This was a novella contained in a large edited volume of Sci Fi short works. Since I read it in the mid 1960’s to 1971 time period and it had a library binding, it probably dates from early 1960’s.
The plot is as follows:
Humans underwent a diaspora throughout the local galaxy; then at some point colonies lost contact with each other and with Earth and cultures evolved on their own pathways. At the point in time when the story takes place, an interplanetary Human government is trying to locate old Earth colonies to bring them back into the fold. This is apparently a very desirable event for the other cultures, as they get all sorts of economic benefits by being in the human club. Thus, many civilizations of near-human look-alikes also try to get into the human federation (Yes I know, what are the chances? Convergent evolution can only do so much. )
So inspectors investigate new applications to the federation to determine if the people really are descended from ancient earth colonists. The lead character in the story is an inspector/investigator. He is following up on the investigation and mysterious disappearance of an earlier investigator. He has a copy of the previous investigator’s rather cryptic journal, which mentions “Musci” in relation to the people of the planet. Musci? Is he talking about houseflies (Muscidae)?
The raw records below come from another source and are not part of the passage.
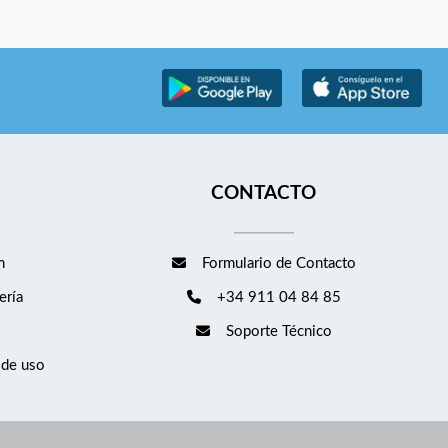
CONTACTO
m
Formulario de Contacto
ería
+34 911 04 84 85
Soporte Técnico
 de uso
Turns out, the people look much like humans, but clearly are not; they reproduce by alternation of generation, like mosses and all other land plants (though it’s only really obvious to the naked eye in mosses and ferns). “Aha! Not houseflies, but mosses!” the narrator of the story thinks. (“Muscinae” is an outdated name for the mosses, now called Bryophyta.) There is a diploid generation that gives birth to a batch of haploid babies (plants do it with spores). These babies are spirited away (out of sight of nosy humans), and grow up to be either pure haploid males (one set of chromosomes plus a Y-chromosome) or pure haploid females (one set of chromosomes, one X-Chromosome). The author describes them as very handsome/beautiful, the essence of the ideal male or female. These people have sexual reproduction, give birth to diploid babies, and die. The diploid adults raise the diploid babies (if I remember correctly) and the haploid people raise the haploid offspring of the diploids.
I really would like to locate this work, to use as a side note in teaching introductory biology lectures on plant reproduction and how strikingly different it is from animal reproduction.
The Lotus Caves, by John Christopher?
Your Haploid Heart, James Tiptree, Jr. (Dr. Alice Sheldon).
Handsome? No word for the intensity of life in these proud beaked faces. The brilliant eyes, the archaic arch of nostril, the fierce and passionate lips.
Total virility. And total vulnerability. I am seeing human males of a quality none have seen before.
Only in dreams do we ever see beings who are literally all male or all female. The most virile human man, the most seductive woman is, in fact, a blend. But the Flenni are the pure expression of one sex alone — overwhelming, irresistible.